Initially, the CDC indicated that any hospital in the U.S. should have the essentials to treat Ebola on their own. The experiences of Emory Hospital in Atlanta and then Texas Presbyterian prove that assumption to be naïve and unsafe.
“In a very short time, mostly due to the situation in Dallas, we’re learning [about the virus] rather rapidly, and one sign of that learning is that the CDC announced that they will start to be much more assertive about providing not just teams to go wherever an Ebola case is confirmed, but larger teams that are experienced not just with working with Ebola but also training others to work with the isolation gear and decontamination procedures,” Justin said.
Most doctors and nurses are aware of the guidelines issued by the CDC and OSHA regarding protective gear, but many have likely not practiced them since early days of job training.
“Even people with experience are finding, ‘This isn’t so easy,’” Justin said. “They’re becoming aware of the need to actually practice them.”
Current CDC protocol also calls for any worker to be observed while removing protective gowns, masks and gloves to ensure that everything is done correctly.
Justin called this “buddy system approach” a necessary methodological step, which allows observers to both step in in a critical moment to correct a problem, and also record information to suggest process changes in the future.
The CDC has also backtracked on earlier assertions that any hospital can handle an isolation patient.
Future cases will most likely end up in one of the four larger, specialized centers that house their own biocontainment units, including Nebraska Medical Center in Omaha, the National Institutes of Health in Bethseda, Md., and St.
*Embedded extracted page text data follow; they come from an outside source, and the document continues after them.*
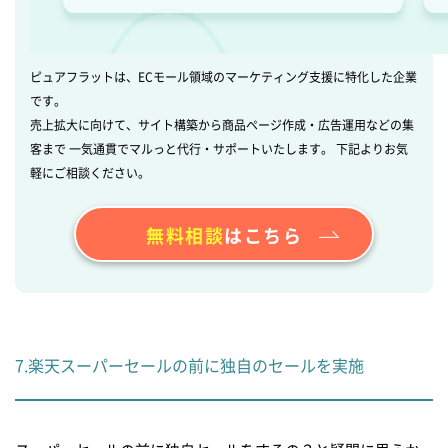
ピュアフラットは、ECモール領域のマーケティング支援に特化した企業
です。
売上拡大に向けて、サイト構築から商品ページ作成・広告運用などの集
客まで 一気通貫でマルっと代行・サポートいたします。 下記よりお気
軽にご相談ください。
無料相談
はこちら
7.楽天スーパーセールの前に独自のセールを実施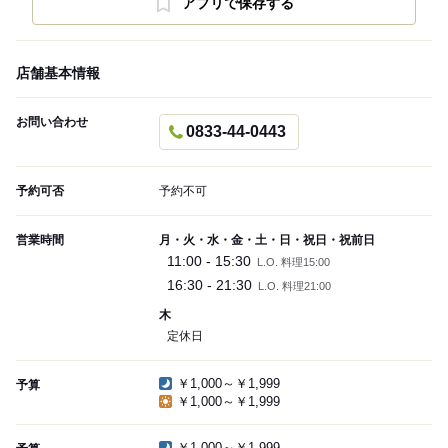
アプリで保存する
店舗基本情報
お問い合わせ
0833-44-0443
予約可否
予約不可
営業時間
月・火・水・金・土・日・祝日・祝前日
11:00 - 15:30
L.O. 料理15:00
16:30 - 21:30
L.O. 料理21:00
木
定休日
￥1,000～￥1,999
予算
￥1,000～￥1,999
￥1,000～￥1,999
Patrick Hospital in Missoula, Mont., along with Emory Hospital.
Health care risk managers should make sure to keep third party service providers informed about Ebola response plans and safety procedures.
The experience at Emory, the first U.S hospital to receive an Ebola patient, revealed shortcomings in the U.S.’s plan to manage the virus.
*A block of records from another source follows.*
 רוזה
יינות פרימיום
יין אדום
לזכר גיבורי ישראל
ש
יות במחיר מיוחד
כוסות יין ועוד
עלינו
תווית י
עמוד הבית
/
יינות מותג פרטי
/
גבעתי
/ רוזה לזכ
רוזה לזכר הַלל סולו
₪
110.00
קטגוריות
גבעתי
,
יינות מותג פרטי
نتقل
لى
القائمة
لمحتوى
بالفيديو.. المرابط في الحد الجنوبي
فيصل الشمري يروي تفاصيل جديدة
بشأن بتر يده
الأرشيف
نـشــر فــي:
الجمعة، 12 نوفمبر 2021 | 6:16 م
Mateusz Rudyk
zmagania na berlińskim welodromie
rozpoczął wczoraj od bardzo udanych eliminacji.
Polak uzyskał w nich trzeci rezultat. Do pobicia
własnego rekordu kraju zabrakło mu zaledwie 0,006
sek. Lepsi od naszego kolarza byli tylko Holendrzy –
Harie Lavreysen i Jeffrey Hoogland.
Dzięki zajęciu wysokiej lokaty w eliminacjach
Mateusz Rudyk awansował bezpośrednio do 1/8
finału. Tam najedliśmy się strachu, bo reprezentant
Several third-party vendors working with the hospital balked at the idea of dealing with any potentially infected materials.
Their waste removal company, for example, refused to haul away the high volume of waste generated by someone afflicted by the disease. A transport company would not take blood samples a few blocks away to be tested.
“People on the waste management side are a step or two removed from the clinical setting, so I can see why they’d be concerned,” Justin said. “The best thing to do to allay those anxieties is to have discussions between infection control and those companies, and also let them know of the procedures available.”
Having these third-party vendors on board not only help care for an infectious patient run more smoothly, but also mitigates the risk of a contracted worker making claims of negligence against a hospital.
“As part of your disaster recovery plan, you should be checking with those vendors and making sure they are going to respond,” said Deana Allen, SVP at Willis North America’s national health care practice. “These are the critical services we’ll need.”